The reply should contain all the data below, repeated exactly, and none of the images.
··· DATA RECORDS
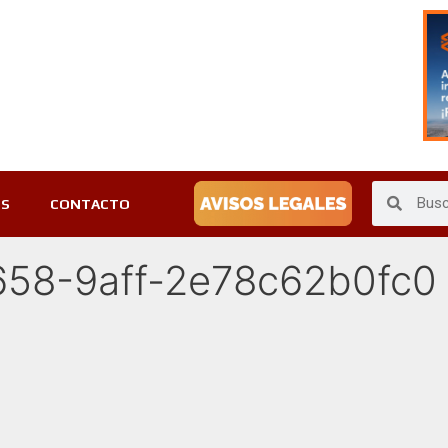
ES
CONTACTO
58-9aff-2e78c62b0fc0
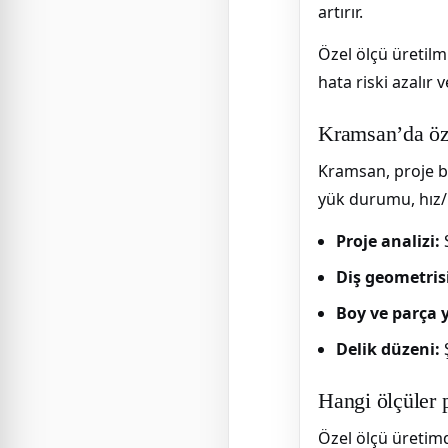
artırır.
Özel ölçü üretilm
hata riski azalır v
Kramsan’da öze
Kramsan, proje ba
yük durumu, hız/iv
Proje analizi:
S
Diş geometrisi
Boy ve parça y
Delik düzeni:
Ş
Hangi ölçüler p
Özel ölçü üretim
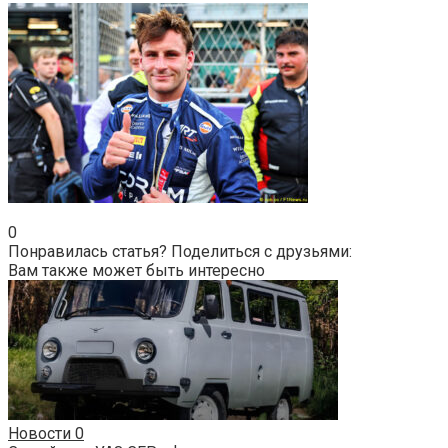
0
Понравилась статья? Поделиться с друзьями:
Вам также может быть интересно
Новости
0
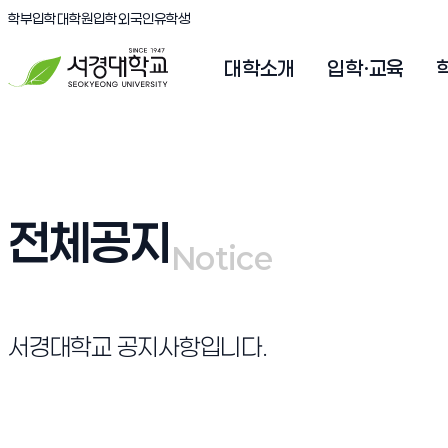
(새창 열림)
(새창 열림)
(새창 열림)
서경대학교
학부입학
대학원입학
외국인유학생
대학소개
입학·교육
전체공지
Notice
Notice
서경대학교 공지사항입니다.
······
[SOLUTION FOR THIS EXERCISE]
ES
CONTACTO
58-9aff-2e78c62b0fc0
artırır.
Özel ölçü üretilm
hata riski azalır v
Kramsan’da öze
Kramsan, proje ba
yük durumu, hız/iv
Proje analizi:
S
Diş geometrisi
Boy ve parça y
Delik düzeni:
Ş
Hangi ölçüler p
Özel ölçü üretim
0
Понравилась статья? Поделиться с друзьями:
Вам также может быть интересно
Новости
0
(새창 열림)
(새창 열림)
(새창 열림)
서경대학교
학부입학
대학원입학
외국인유학생
대학소개
입학·교육
전체공지
Notice
Notice
서경대학교 공지사항입니다.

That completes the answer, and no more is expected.